**Exercise inputs**
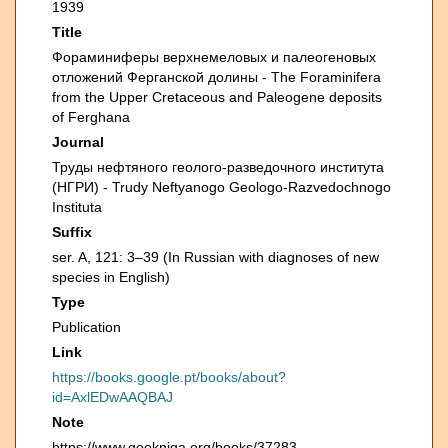
1939
Title
Фораминиферы верхнемеловых и палеогеновых
отложений Ферганской долины - The Foraminifera
from the Upper Cretaceous and Paleogene deposits
of Ferghana
Journal
Труды нефтяного геолого-разведочного института
(НГРИ) - Trudy Neftyanogo Geologo-Razvedochnogo
Instituta
Suffix
ser. A, 121: 3–39 (In Russian with diagnoses of new
species in English)
Type
Publication
Link
https://books.google.pt/books/about?
id=AxlEDwAAQBAJ
Note
https://www.geokniga.org/books/37283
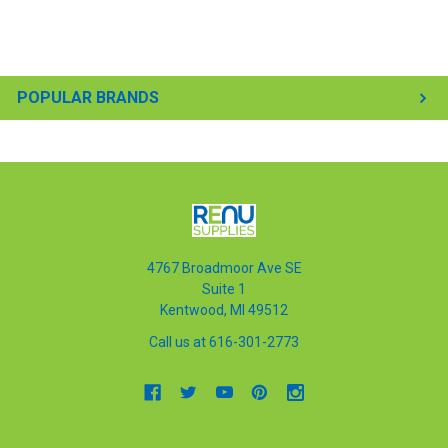
POPULAR BRANDS
4767 Broadmoor Ave SE
Suite 1
Kentwood, MI 49512
Call us at 616-301-2773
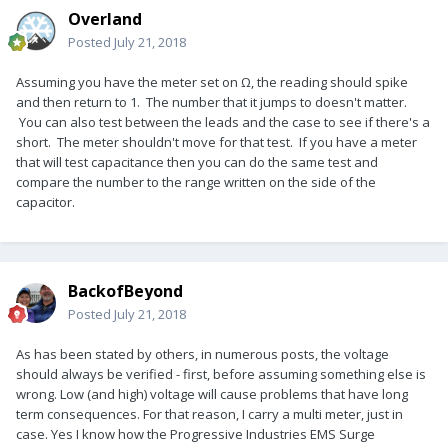
Overland
Posted
July 21, 2018
Assuming you have the meter set on Ω, the reading should spike
and then return to 1. The number that it jumps to doesn't matter.
You can also test between the leads and the case to see if there's a
short. The meter shouldn't move for that test. If you have a meter
that will test capacitance then you can do the same test and
compare the number to the range written on the side of the
capacitor.
BackofBeyond
Posted
July 21, 2018
As has been stated by others, in numerous posts, the voltage
should always be verified - first, before assuming something else is
wrong. Low (and high) voltage will cause problems that have long
term consequences. For that reason, I carry a multi meter, just in
case. Yes I know how the Progressive Industries EMS Surge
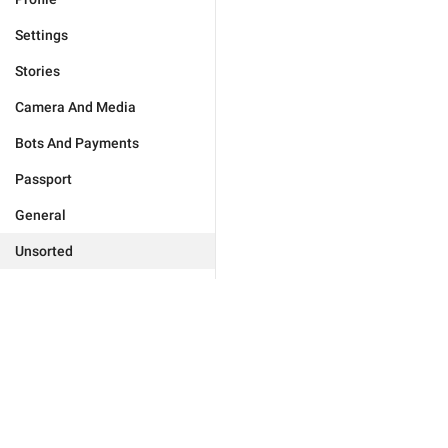
Settings
Stories
Camera And Media
Bots And Payments
Passport
General
Unsorted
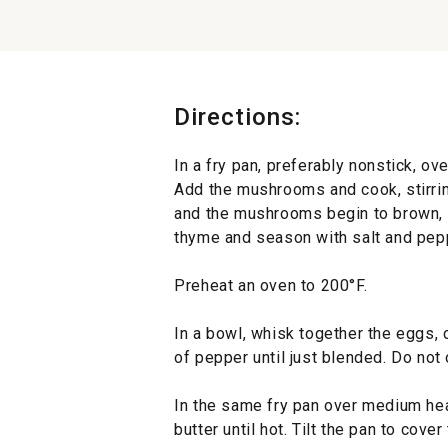
Directions:
In a fry pan, preferably nonstick, ov
Add the mushrooms and cook, stirring
and the mushrooms begin to brown, ab
thyme and season with salt and pepp
Preheat an oven to 200°F.
In a bowl, whisk together the eggs, 
of pepper until just blended. Do not
In the same fry pan over medium heat
butter until hot. Tilt the pan to cove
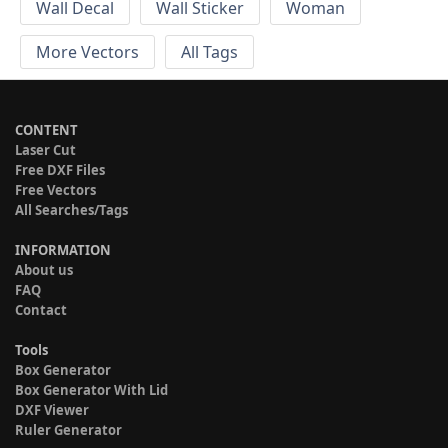
Wall Decal
Wall Sticker
Woman
More Vectors
All Tags
CONTENT
Laser Cut
Free DXF Files
Free Vectors
All Searches/Tags
INFORMATION
About us
FAQ
Contact
Tools
Box Generator
Box Generator With Lid
DXF Viewer
Ruler Generator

**Your goal**
Would you please copy the listing exactly, omitting every picture?

**Response**
1939
Title
Фораминиферы верхнемеловых и палеогеновых
отложений Ферганской долины - The Foraminifera
from the Upper Cretaceous and Paleogene deposits
of Ferghana
Journal
Труды нефтяного геолого-разведочного института
(НГРИ) - Trudy Neftyanogo Geologo-Razvedochnogo
Instituta
Suffix
ser. A, 121: 3–39 (In Russian with diagnoses of new
species in English)
Type
Publication
Link
https://books.google.pt/books/about?
id=AxlEDwAAQBAJ
Note
https://www.geokniga.org/books/37283
POPULAR BRANDS
4767 Broadmoor Ave SE
Suite 1
Kentwood, MI 49512
Call us at 616-301-2773
Overland
Posted
July 21, 2018
Assuming you have the meter set on Ω, the reading should spike
and then return to 1. The number that it jumps to doesn't matter.
You can also test between the leads and the case to see if there's a
short. The meter shouldn't move for that test. If you have a meter
that will test capacitance then you can do the same test and
compare the number to the range written on the side of the
capacitor.
BackofBeyond
Posted
July 21, 2018
As has been stated by others, in numerous posts, the voltage
should always be verified - first, before assuming something else is
wrong. Low (and high) voltage will cause problems that have long
term consequences. For that reason, I carry a multi meter, just in
case. Yes I know how the Progressive Industries EMS Surge
Settings
Stories
Camera And Media
Bots And Payments
Passport
General
Unsorted
Directions:
In a fry pan, preferably nonstick, ov
Add the mushrooms and cook, stirring
and the mushrooms begin to brown, ab
thyme and season with salt and pepp
Preheat an oven to 200°F.
In a bowl, whisk together the eggs, 
of pepper until just blended. Do not
In the same fry pan over medium heat
butter until hot. Tilt the pan to cove
Wall Decal
Wall Sticker
Woman
More Vectors
All Tags
CONTENT
Laser Cut
Free DXF Files
Free Vectors
All Searches/Tags
INFORMATION
About us
FAQ
Contact
Tools
Box Generator
Box Generator With Lid
DXF Viewer
Ruler Generator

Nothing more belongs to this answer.